- PROBLEM DESCRIPTION -
Below are records; the lines starting at the one with "referiranje na specifične" and ending at the one with "forhold fremmer væksten af alger og lav." must be reproduced exactly, both included. Pictures must not appear.

- DATA SUPPLIED -
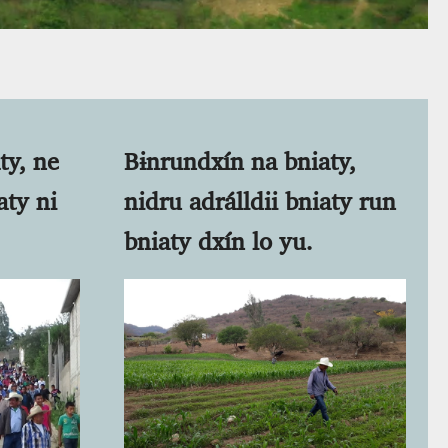
ty, ne
Bɨnrundxín na bniaty,
aty ni
nidru adrálldii bniaty run
bniaty dxín lo yu.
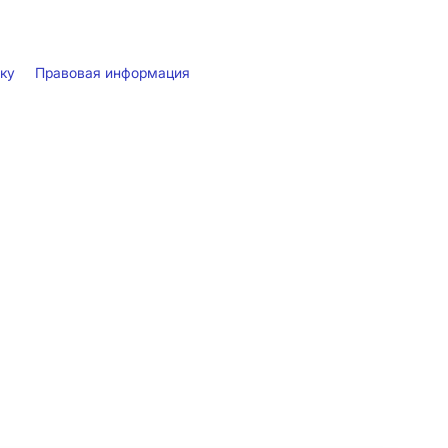
лку
Правовая информация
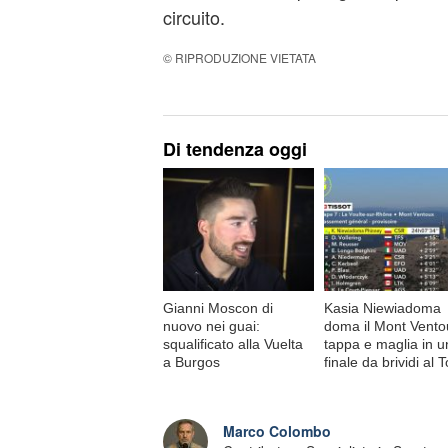
circuito.
© RIPRODUZIONE VIETATA
Di tendenza oggi
Gianni Moscon di
Kasia Niewiadoma
nuovo nei guai:
doma il Mont Vento
squalificato alla Vuelta
tappa e maglia in u
a Burgos
finale da brividi al 
Marco Colombo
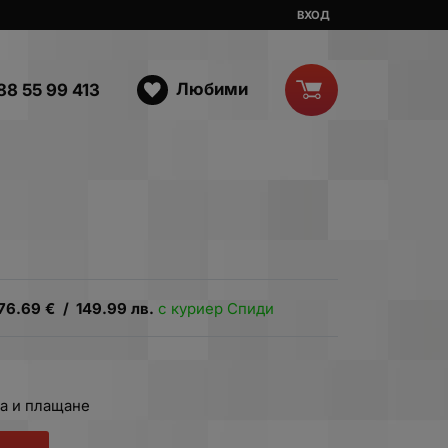
ВХОД
Любими
88 55 99 413
76.69
€
/
149.99
лв.
с куриер Спиди
а и плащане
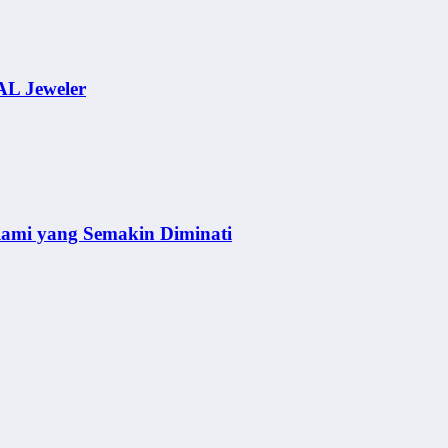
AL Jeweler
lami yang Semakin Diminati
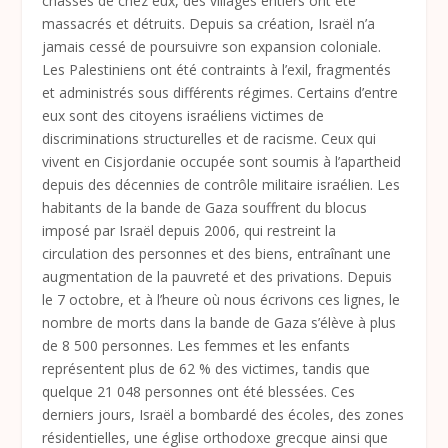
chassés de chez eux, des villages entiers ont été
massacrés et détruits. Depuis sa création, Israël n’a
jamais cessé de poursuivre son expansion coloniale.
Les Palestiniens ont été contraints à l’exil, fragmentés
et administrés sous différents régimes. Certains d’entre
eux sont des citoyens israéliens victimes de
discriminations structurelles et de racisme. Ceux qui
vivent en Cisjordanie occupée sont soumis à l’apartheid
depuis des décennies de contrôle militaire israélien. Les
habitants de la bande de Gaza souffrent du blocus
imposé par Israël depuis 2006, qui restreint la
circulation des personnes et des biens, entraînant une
augmentation de la pauvreté et des privations. Depuis
le 7 octobre, et à l’heure où nous écrivons ces lignes, le
nombre de morts dans la bande de Gaza s’élève à plus
de 8 500 personnes. Les femmes et les enfants
représentent plus de 62 % des victimes, tandis que
quelque 21 048 personnes ont été blessées. Ces
derniers jours, Israël a bombardé des écoles, des zones
résidentielles, une église orthodoxe grecque ainsi que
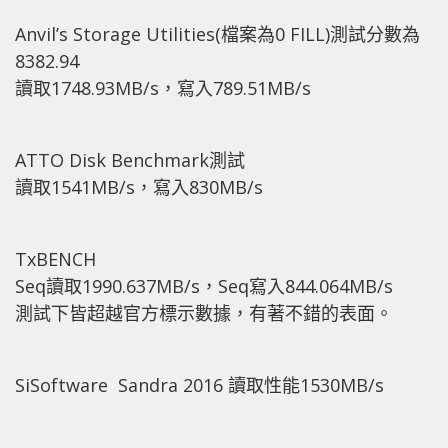
Anvil’s Storage Utilities(檔案為0 FILL)測試分數為
8382.94
讀取1748.93MB/s，寫入789.51MB/s
ATTO Disk Benchmark測試
讀取1541MB/s，寫入830MB/s
TxBENCH
Seq讀取1990.637MB/s，Seq寫入844.064MB/s
測試下皆超越官方標示數據，有著不錯的表面。
SiSoftware Sandra 2016 讀取性能1530MB/s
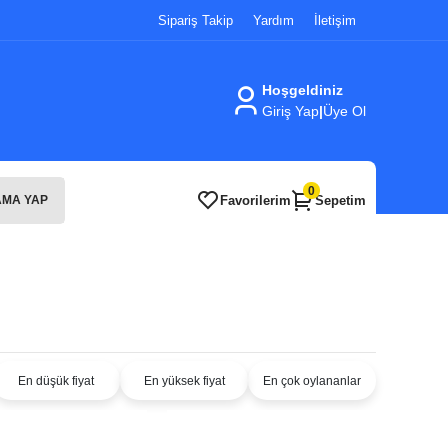
Sipariş Takip
Yardım
İletişim
Hoşgeldiniz
Giriş Yap
|
Üye Ol
0
Favorilerim
Sepetim
MA YAP
En düşük fiyat
En yüksek fiyat
En çok oylananlar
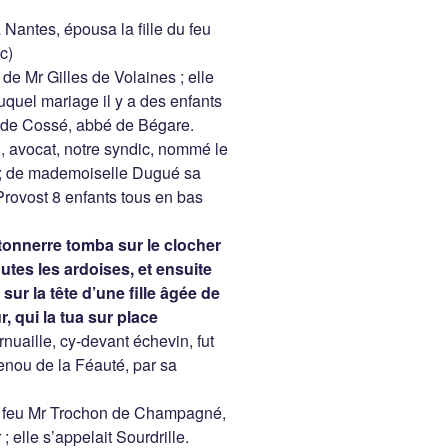
Nantes, épousa la fille du feu
c)
 Mr Gilles de Volaines ; elle
uquel mariage il y a des enfants
Mr de Cossé, abbé de Bégare.
, avocat, notre syndic, nommé le
 ; de mademoiselle Dugué sa
 Provost 8 enfants tous en bas
e tonnerre tomba sur le clocher
outes les ardoises, et ensuite
sur la tête d’une fille âgée de
, qui la tua sur place
ornuaille, cy-devant échevin, fut
Renou de la Féauté, par sa
de feu Mr Trochon de Champagné,
 elle s’appelait Sourdrille.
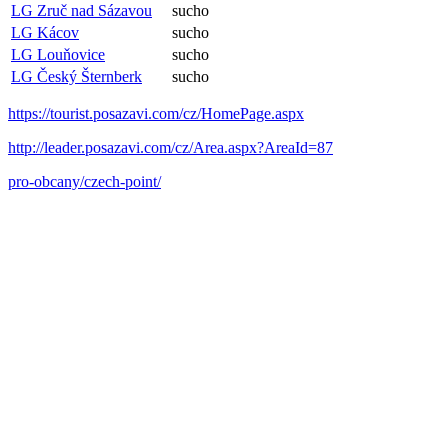
LG Zruč nad Sázavou
sucho
LG Kácov
sucho
LG Louňovice
sucho
LG Český Šternberk
sucho
https://tourist.posazavi.com/cz/HomePage.aspx
http://leader.posazavi.com/cz/Area.aspx?AreaId=87
pro-obcany/czech-point/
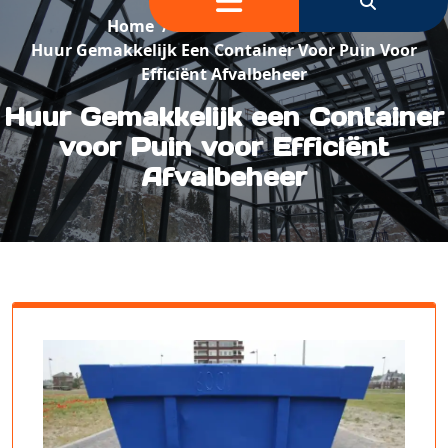
Home
/
Container Verhuur
/
Huur Gemakkelijk Een Container Voor Puin Voor
Efficiënt Afvalbeheer
Huur Gemakkelijk een Container
voor Puin voor Efficiënt
Afvalbeheer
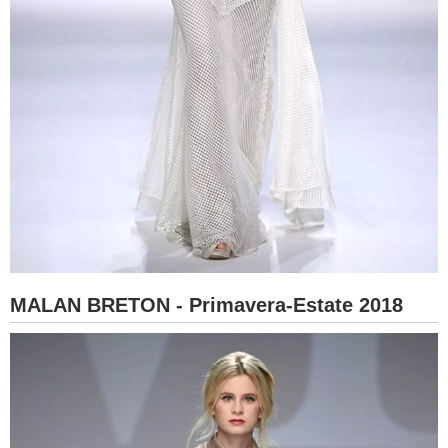
MALAN BRETON - Primavera-Estate 2018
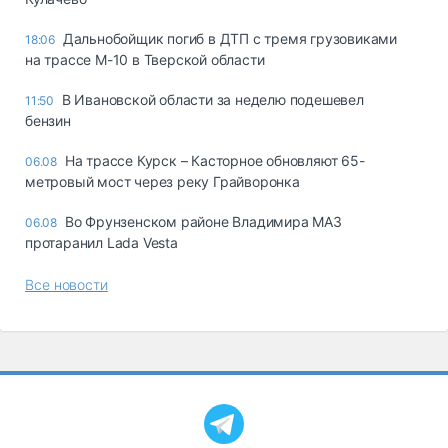
Дальнобойщик погиб в ДТП с тремя грузовиками
18:06
на трассе М-10 в Тверской области
В Ивановской области за неделю подешевел
11:50
бензин
На трассе Курск – Касторное обновляют 65-
06.08
метровый мост через реку Грайворонка
Во Фрунзенском районе Владимира МАЗ
06.08
протаранил Lada Vesta
Все новости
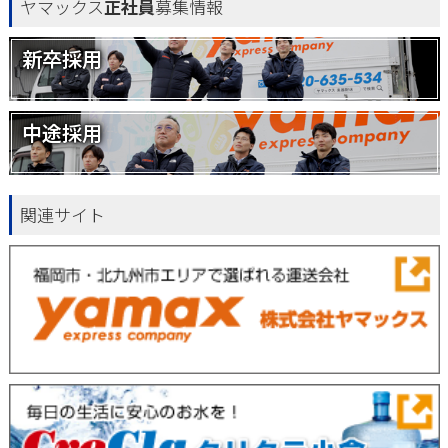
ヤマックス
正社員
募集情報
新卒採用
中途採用
関連サイト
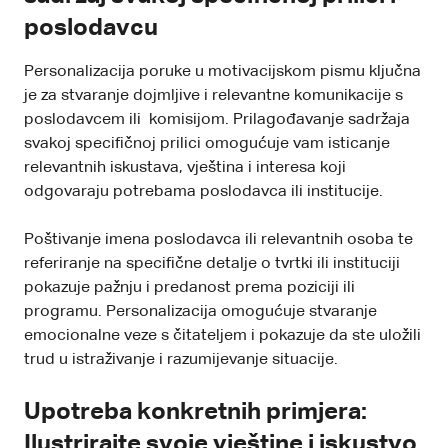
poslodavcu
Personalizacija poruke u motivacijskom pismu ključna
je za stvaranje dojmljive i relevantne komunikacije s
poslodavcem ili komisijom. Prilagođavanje sadržaja
svakoj specifičnoj prilici omogućuje vam isticanje
relevantnih iskustava, vještina i interesa koji
odgovaraju potrebama poslodavca ili institucije.
Poštivanje imena poslodavca ili relevantnih osoba te
referiranje na specifične detalje o tvrtki ili instituciji
pokazuje pažnju i predanost prema poziciji ili
programu. Personalizacija omogućuje stvaranje
emocionalne veze s čitateljem i pokazuje da ste uložili
trud u istraživanje i razumijevanje situacije.
Upotreba konkretnih primjera:
Ilustrirajte svoje vještine i iskustvo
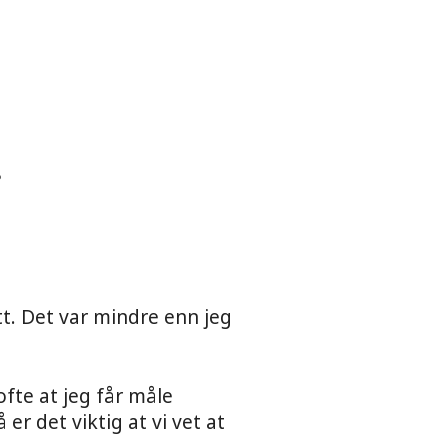
?
. Det var mindre enn jeg
fte at jeg får måle
r det viktig at vi vet at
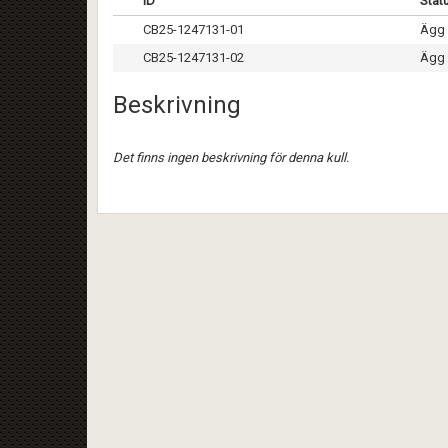
ID
Stat
CB25-1247131-01
Ägg 
CB25-1247131-02
Ägg 
Beskrivning
Det finns ingen beskrivning för denna kull.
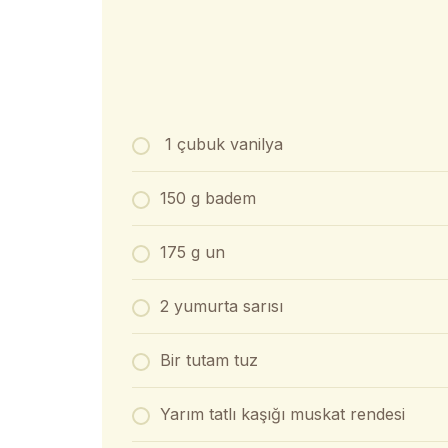
1 çubuk vanilya
150 g badem
175 g un
2 yumurta sarısı
Bir tutam tuz
Yarım tatlı kaşığı muskat rendesi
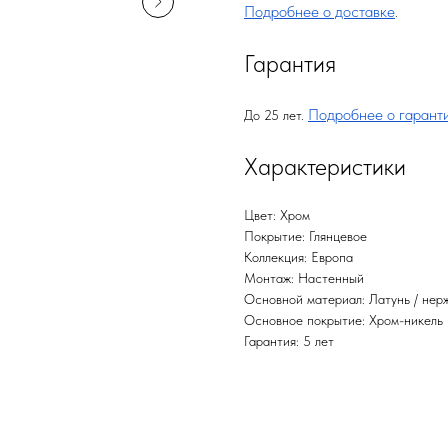
Подробнее о доставке
.
Гарантия
Подробнее о гарант
До 25 лет.
Характеристики
Цвет: Хром
Покрытие: Глянцевое
Коллекция: Европа
Монтаж: Настенный
Основной материал: Латунь / нер
Основное покрытие: Хром-никель
Гарантия: 5 лет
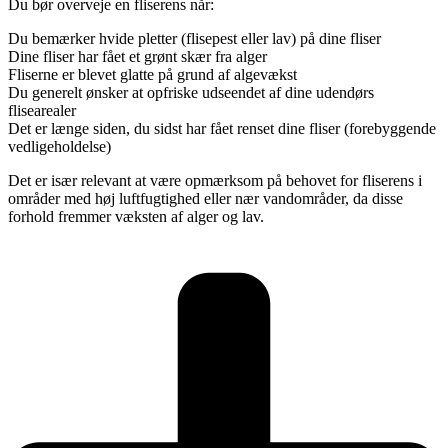
Du bør overveje en fliserens når:
Du bemærker hvide pletter (flisepest eller lav) på dine fliser
Dine fliser har fået et grønt skær fra alger
Fliserne er blevet glatte på grund af algevækst
Du generelt ønsker at opfriske udseendet af dine udendørs
flisearealer
Det er længe siden, du sidst har fået renset dine fliser (forebyggende
vedligeholdelse)
Det er især relevant at være opmærksom på behovet for fliserens i
områder med høj luftfugtighed eller nær vandområder, da disse
forhold fremmer væksten af alger og lav.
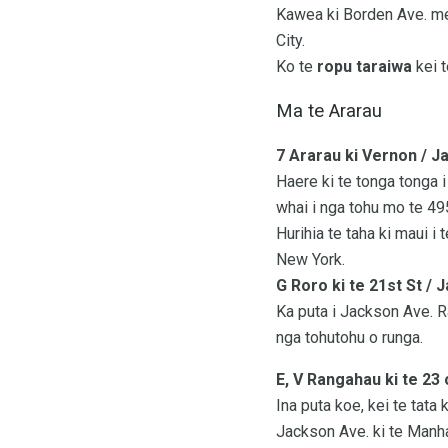
Kawea ki Borden Ave. me 
City.
Ko te
ropu taraiwa
kei t
Ma te Ararau
7 Ararau ki Vernon / 
Haere ki te tonga tonga i
whai i nga tohu mo te 495
Hurihia te taha ki maui i
New York.
G Roro ki te 21st St /
Ka puta i Jackson Ave. R
nga tohutohu o runga.
E, V Rangahau ki te 23 
Ina puta koe, kei te tata 
Jackson Ave. ki te Manhat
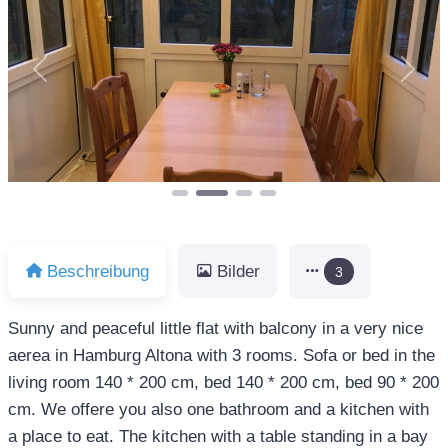
Vorheriges
Näch
Beschreibung
Bilder
3
Sunny and peaceful little flat with balcony in a very nice
aerea in Hamburg Altona with 3 rooms. Sofa or bed in the
living room 140 * 200 cm, bed 140 * 200 cm, bed 90 * 200
cm. We offere you also one bathroom and a kitchen with
a place to eat. The kitchen with a table standing in a bay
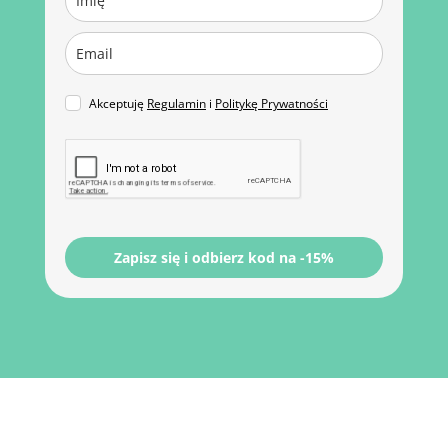
Akceptuję
Regulamin
i
Politykę Prywatności
Zapisz się i odbierz kod na -15%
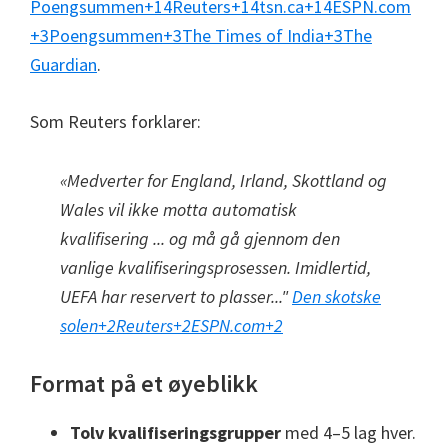
Poengsummen
+14
Reuters
+14
tsn.ca
+14
ESPN.com
+3
Poengsummen
+3
The Times of India
+3
The
Guardian
.
Som Reuters forklarer:
«Medverter for England, Irland, Skottland og
Wales vil ikke motta automatisk
kvalifisering ... og må gå gjennom den
vanlige kvalifiseringsprosessen. Imidlertid,
UEFA har reservert to plasser..."
Den skotske
solen
+2
Reuters
+2
ESPN.com
+2
Format på et øyeblikk
Tolv kvalifiseringsgrupper
med 4–5 lag hver.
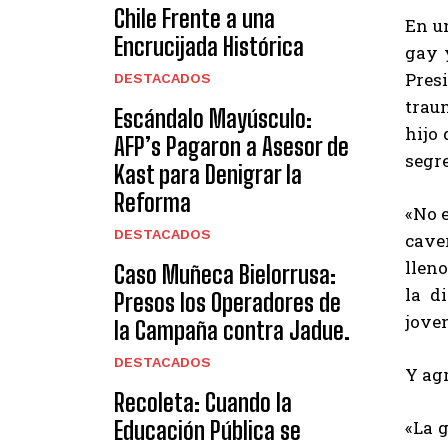
Chile Frente a una
En un
Encrucijada Histórica
gay 
Presi
DESTACADOS
trau
Escándalo Mayúsculo:
hijo 
AFP’s Pagaron a Asesor de
segr
Kast para Denigrar la
Reforma
«No e
DESTACADOS
cave
llen
Caso Muñeca Bielorrusa:
la d
Presos los Operadores de
joven
la Campaña contra Jadue.
DESTACADOS
Y ag
Recoleta: Cuando la
«La 
Educación Pública se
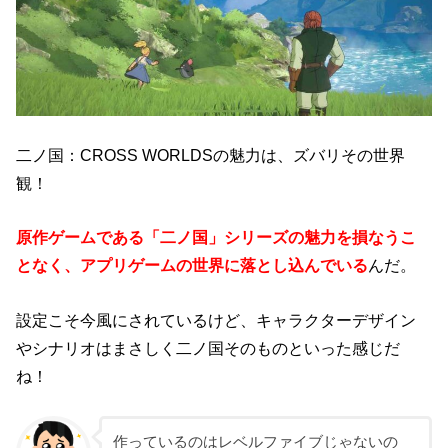
二ノ国：CROSS WORLDSの魅力は、ズバリその世界
観！
原作ゲームである「二ノ国」シリーズの魅力を損なうこ
となく、アプリゲームの世界に落とし込んでいる
んだ。
設定こそ今風にされているけど、キャラクターデザイン
やシナリオはまさしく二ノ国そのものといった感じだ
ね！
作っているのはレベルファイブじゃないの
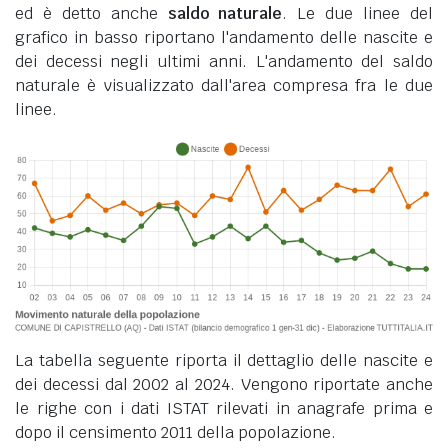
ed è detto anche
saldo naturale
. Le due linee del
grafico in basso riportano l'andamento delle nascite e
dei decessi negli ultimi anni. L'andamento del saldo
naturale è visualizzato dall'area compresa fra le due
linee.
La tabella seguente riporta il dettaglio delle nascite e
dei decessi dal 2002 al 2024. Vengono riportate anche
le righe con i dati ISTAT rilevati in anagrafe prima e
dopo il censimento 2011 della popolazione.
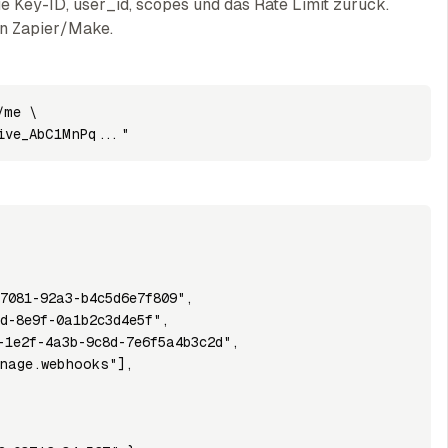
e Key-ID, user_id, scopes und das Rate Limit zurück.
on Zapier/Make.
me \

ive_AbC1MnPq..."
7081-92a3-b4c5d6e7f809",

d-8e9f-0a1b2c3d4e5f",

1e2f-4a3b-9c8d-7e6f5a4b3c2d",

nage.webhooks"],
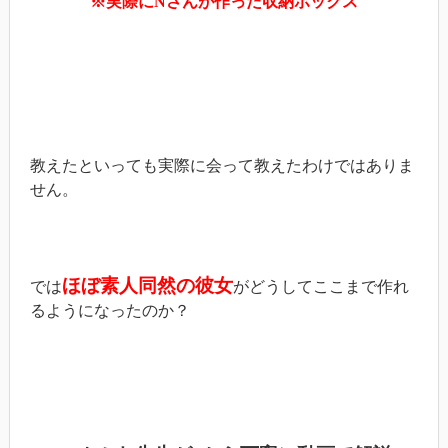
※実際にNさんが作った収納ボックス
教えたといっても実際に会って教えたわけではありま
せん。
ほぼ素人同然の彼女
では
がどうしてここまで作れ
るようになったのか？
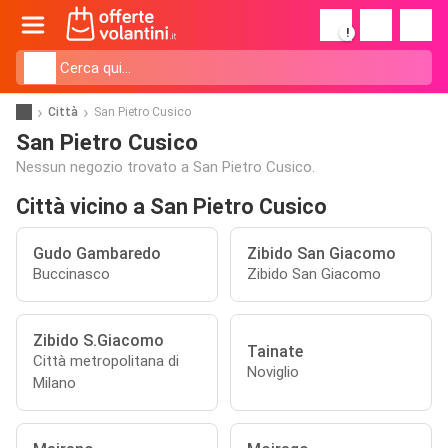
!
Città
San Pietro Cusico
San Pietro Cusico
Nessun negozio trovato a San Pietro Cusico.
Città vicino a San Pietro Cusico
Gudo Gambaredo
Zibido San Giacomo
Buccinasco
Zibido San Giacomo
Zibido S.Giacomo
Tainate
Città metropolitana di
Noviglio
Milano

- COMPLETED TASK -
referiranje na specifične detalje o tvrtki ili instituciji
pokazuje pažnju i predanost prema poziciji ili
programu. Personalizacija omogućuje stvaranje
emocionalne veze s čitateljem i pokazuje da ste uložili
trud u istraživanje i razumijevanje situacije.
Upotreba konkretnih primjera:
Ilustrirajte svoje vještine i iskustvo
?
. Det var mindre enn jeg
fte at jeg får måle
r det viktig at vi vet at
ID
Stat
CB25-1247131-01
Ägg 
CB25-1247131-02
Ägg 
Beskrivning
Det finns ingen beskrivning för denna kull.
1 çubuk vanilya
150 g badem
175 g un
2 yumurta sarısı
Bir tutam tuz
Yarım tatlı kaşığı muskat rendesi
Подробнее о доставке
.
Гарантия
Подробнее о гарант
До 25 лет.
Характеристики
Цвет: Хром
Покрытие: Глянцевое
Коллекция: Европа
Монтаж: Настенный
Основной материал: Латунь / нер
Основное покрытие: Хром-никель
Гарантия: 5 лет
Du bør overveje en fliserens når:
Du bemærker hvide pletter (flisepest eller lav) på dine fliser
Dine fliser har fået et grønt skær fra alger
Fliserne er blevet glatte på grund af algevækst
Du generelt ønsker at opfriske udseendet af dine udendørs
flisearealer
Det er længe siden, du sidst har fået renset dine fliser (forebyggende
vedligeholdelse)
Det er især relevant at være opmærksom på behovet for fliserens i
områder med høj luftfugtighed eller nær vandområder, da disse
forhold fremmer væksten af alger og lav.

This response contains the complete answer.